TASK STATEMENT: Starting with the line that contains "Medya Hizmetlerinde Güçlü" and ending with the last line of the entries, repeat exactly those lines and nothing else, pictures excluded.

________________________

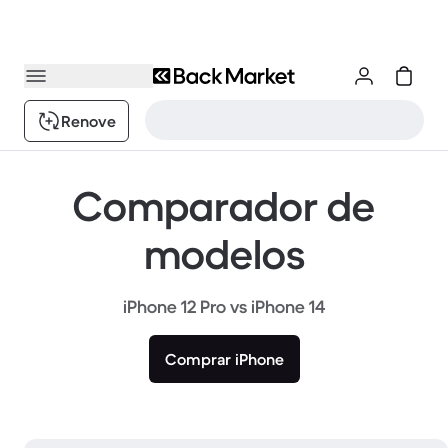
Renove
Comparador de
modelos
iPhone 12 Pro vs iPhone 14
Comprar iPhone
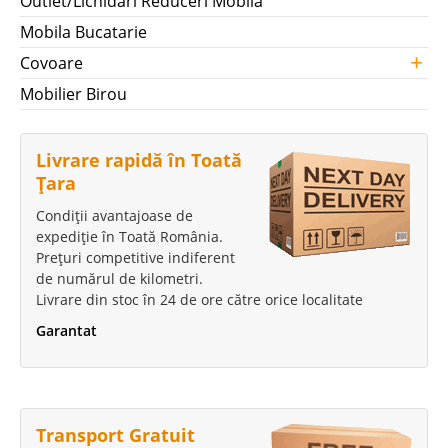
Outlet/Lichidari Reduceri Mobila
Mobila Bucatarie
+
Covoare
Mobilier Birou
Livrare rapidă în Toată
Țara
Condiții avantajoase de
expediție în Toată România.
Prețuri competitive indiferent
de numărul de kilometri.
Livrare din stoc în 24 de ore către orice localitate
Garantat
Transport Gratuit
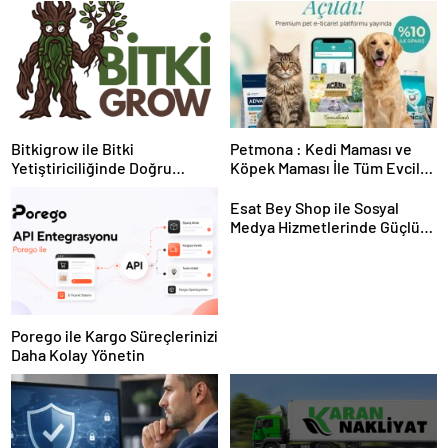
Bitkigrow ile Bitki
Petmona : Kedi Maması ve
Yetiştiriciliğinde Doğru
Köpek Maması İle Tüm Evcil
Ekipman ve Ürün Seçimi
Hayvan Ürünleri
Esat Bey Shop ile Sosyal
Medya Hizmetlerinde Güçlü
Panel Deneyimi
Porego ile Kargo Süreçlerinizi
Daha Kolay Yönetin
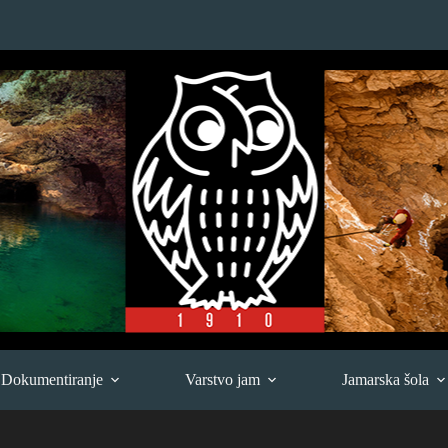
Dokumentiranje
Varstvo jam
Jamarska šola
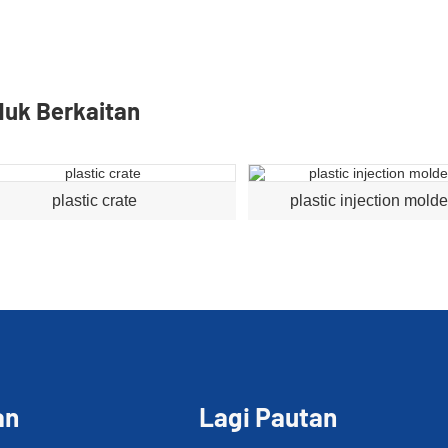
duk Berkaitan
plastic crate
plastic injection molde
an
Lagi Pautan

________________________

WRITTEN SOLUTION:
Medya Hizmetlerinde Güçlü
Panel Deneyimi
Porego ile Kargo Süreçlerinizi
Daha Kolay Yönetin
Dokumentiranje
Varstvo jam
Jamarska šola
duk Berkaitan
plastic crate
plastic injection molde
an
Lagi Pautan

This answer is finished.